__RECORDS PROVIDED__
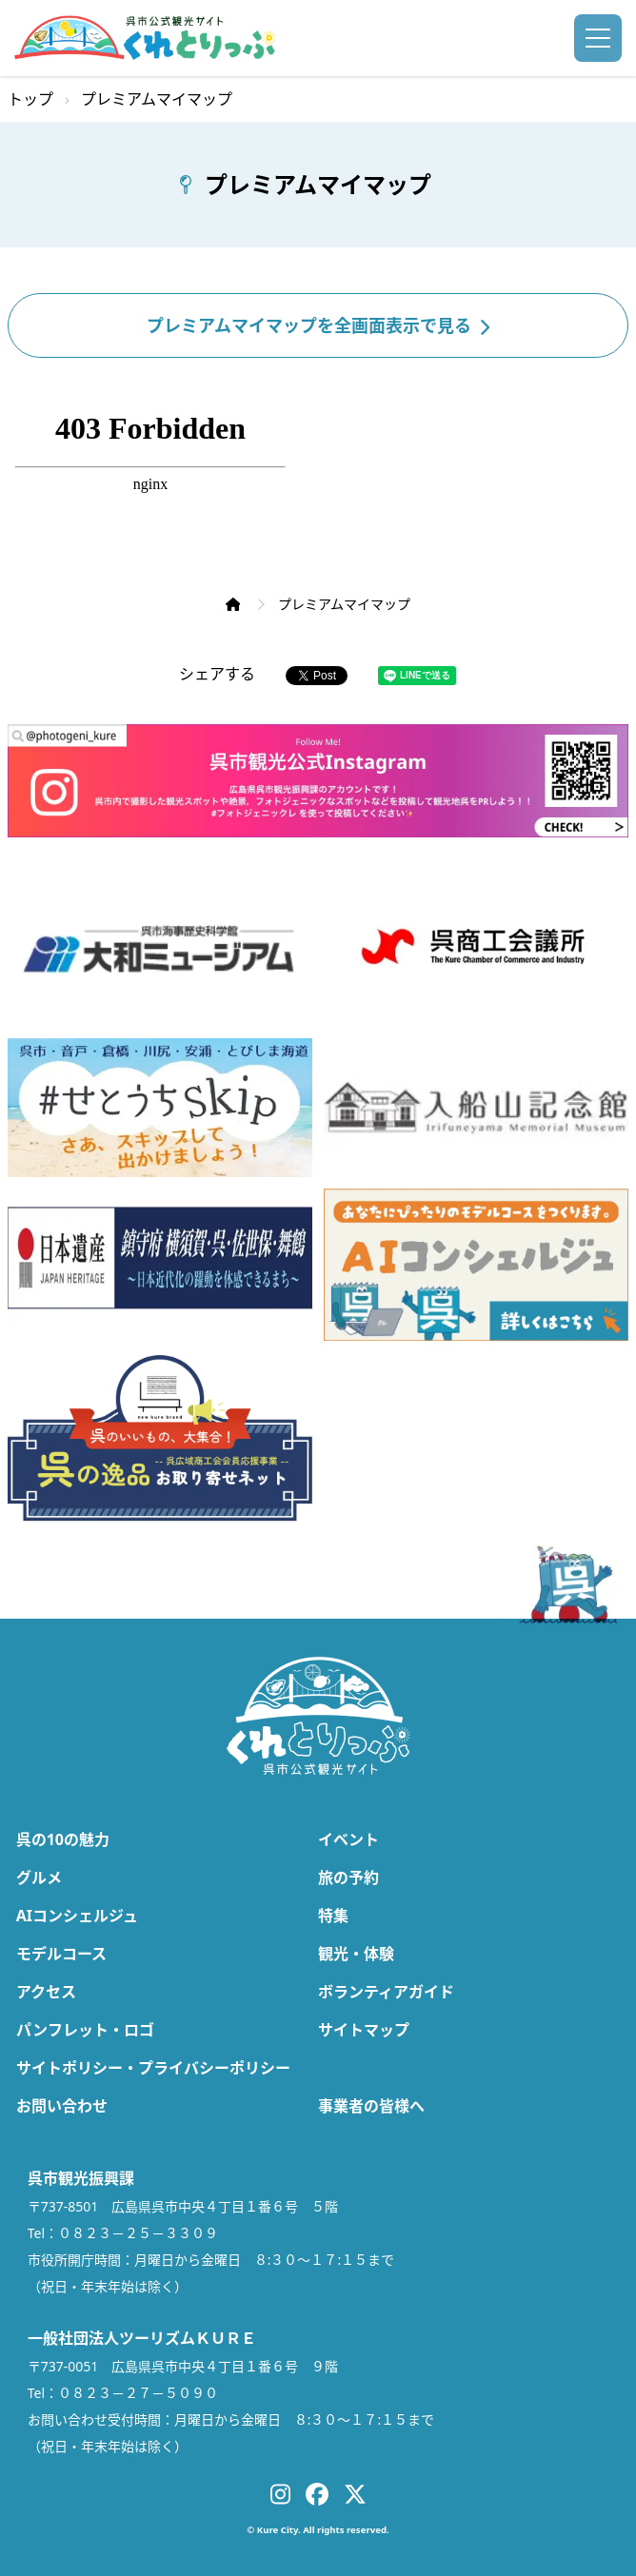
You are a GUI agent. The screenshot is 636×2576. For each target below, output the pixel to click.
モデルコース (61, 1953)
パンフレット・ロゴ (85, 2029)
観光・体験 (356, 1953)
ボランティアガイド (386, 1991)
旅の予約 (348, 1877)
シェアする (217, 673)
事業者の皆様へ (371, 2105)
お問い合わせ (62, 2105)
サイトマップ (363, 2029)
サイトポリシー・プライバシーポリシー (153, 2067)
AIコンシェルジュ (77, 1915)
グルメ (39, 1877)
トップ (30, 98)
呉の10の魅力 (62, 1839)
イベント (348, 1839)
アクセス (46, 1991)
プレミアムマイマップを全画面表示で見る (318, 325)
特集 (333, 1915)
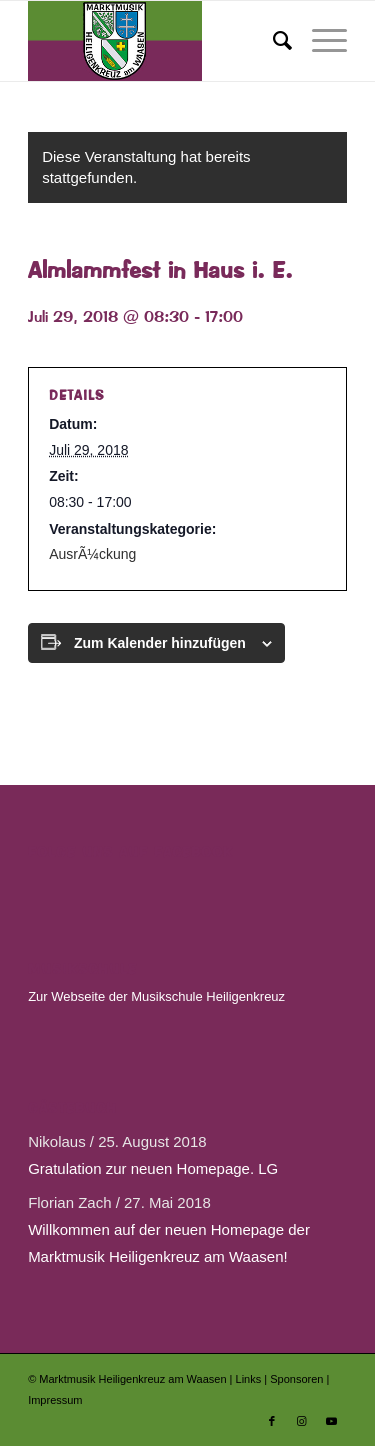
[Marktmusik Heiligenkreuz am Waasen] (155, 41)
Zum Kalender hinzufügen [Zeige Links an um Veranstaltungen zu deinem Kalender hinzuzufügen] (160, 643)
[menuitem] (272, 41)
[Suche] (272, 41)
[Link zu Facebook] (272, 1421)
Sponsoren (298, 1379)
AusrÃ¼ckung (92, 554)
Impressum (55, 1400)
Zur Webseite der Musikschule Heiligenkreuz (156, 996)
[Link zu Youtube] (332, 1421)
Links (250, 1379)
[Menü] (319, 41)
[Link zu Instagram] (302, 1421)
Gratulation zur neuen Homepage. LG (153, 1168)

__WORK INSTRUCTIONS__
The listing above must be retyped word for word, without the pictures.

__SOLUTION FOR THIS PROBLEM__
You are a GUI agent. The screenshot is 636×2576. For each target below, output the pixel to click.
モデルコース (61, 1953)
パンフレット・ロゴ (85, 2029)
観光・体験 (356, 1953)
ボランティアガイド (386, 1991)
旅の予約 (348, 1877)
シェアする (217, 673)
事業者の皆様へ (371, 2105)
お問い合わせ (62, 2105)
サイトマップ (363, 2029)
サイトポリシー・プライバシーポリシー (153, 2067)
AIコンシェルジュ (77, 1915)
グルメ (39, 1877)
トップ (30, 98)
呉の10の魅力 (62, 1839)
イベント (348, 1839)
アクセス (46, 1991)
プレミアムマイマップを全画面表示で見る (318, 325)
特集 (333, 1915)
[Marktmusik Heiligenkreuz am Waasen] (155, 41)
Zum Kalender hinzufügen [Zeige Links an um Veranstaltungen zu deinem Kalender hinzuzufügen] (160, 643)
[menuitem] (272, 41)
[Suche] (272, 41)
[Link zu Facebook] (272, 1421)
Sponsoren (298, 1379)
AusrÃ¼ckung (92, 554)
Impressum (55, 1400)
Zur Webseite der Musikschule Heiligenkreuz (156, 996)
[Link zu Youtube] (332, 1421)
Links (250, 1379)
[Menü] (319, 41)
[Link zu Instagram] (302, 1421)
Gratulation zur neuen Homepage. LG (153, 1168)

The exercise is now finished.